After the document is created, end user A or the members of groupX, groupY, or groupZ are able to call GetDocument to view the document, or call FetchAcl to view the ACL of the document. Here are the steps:

  1. Optional: Fetch membership groups for end user A from your identity service. This step can be skipped if you use Cloud Identity.
  2. Make the call to GetDocument or FetchAcl using the service account with end user A (and membership groups) in the request metadata.

The call from end user B is rejected if B is not a member of groupX, groupY, or groupZ.

UpdateDocument, DeleteDocument, and SetAcl

After the document is created, only the end user A or members of groupY or groupZ are allowed to call UpdateDocument to update the document; only the end user A or members of groupZ are allowed to call DeleteDocument to delete the document or SetAcl to share the document with other end users or groups. Here are the steps:

  1. Optional: Fetch membership groups for end user A from your identity service. This step can be skipped if you use Cloud Identity.
  2. Make the call to UpdateDocument, DeleteDocument, or SetAcl using the service account with end user A [and membership groups] in the request metadata.

The call from members of groupX will be denied because they only have documentViewer access to the document.

SearchDocuments

The documents returned depend on the roles granted to the end user. For example, for an empty search query, all documents under the project will be returned if the end user has documentViewer access at the project level.
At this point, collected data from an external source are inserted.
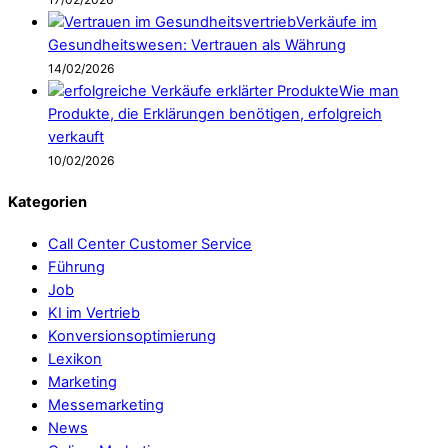
Verkäufe im
Gesundheitswesen: Vertrauen als Währung
14/02/2026
Wie man
Produkte, die Erklärungen benötigen, erfolgreich
verkauft
10/02/2026
Kategorien
Call Center Customer Service
Führung
Job
KI im Vertrieb
Konversionsoptimierung
Lexikon
Marketing
Messemarketing
News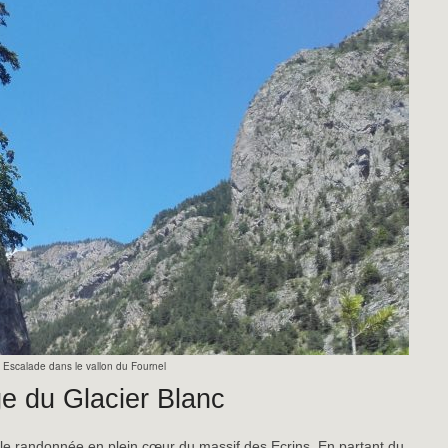
Escalade dans le vallon du Fournel
e du Glacier Blanc
lle randonnée en plein cœur du massif des Ecrins. En partant du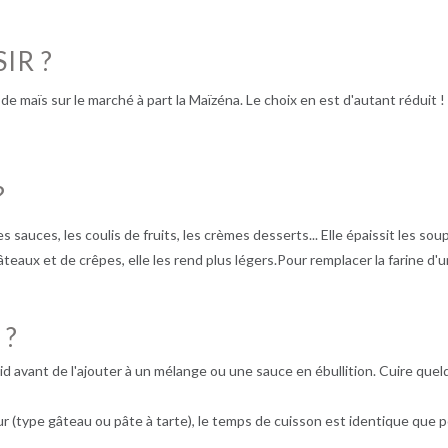
IR ?
de maïs sur le marché à part la Maïzéna. Le choix en est d'autant réduit 
?
es sauces, les coulis de fruits, les crèmes desserts... Elle épaissit les so
eaux et de crêpes, elle les rend plus légers.Pour remplacer la farine d'un
 ?
id avant de l'ajouter à un mélange ou une sauce en ébullition. Cuire quel
our (type gâteau ou pâte à tarte), le temps de cuisson est identique que p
Otherwise, only the documents with contentwarehouse.documents.get permission for the given end user are returned.

To make a call to the SearchDocument API, customers need to perform the following steps.

  1. Optional: Fetch membership groups for end user A from your identity service. This step can be skipped if you use Cloud Identity.
  2. Make the call to SearchDocument using the service account with end user A (and membership groups) in the request metadata.
Document Link API method Required roles
CreateDocumentLink Source: roles/contentwarehouse.documentEditor
Target: roles/contentwarehouse.documentViewer
ListLinkedTargets
ListLinkedSources
roles/contentwarehouse.documentViewer
DeleteDocumentLink Source: roles/contentwarehouse.documentEditor

End users are able to link document doc1 and document doc2 if the end users have contentwarehouse.documents.update permission for doc1 and contentwarehouse.documents.get permission for doc2.

ListLinkedTargets and ListLinkedSources

End users can only list the target or source documents with contentwarehouse.documents.get permission.

End users are able to delete the links if they have contentwarehouse.documents.update permission on the source documents.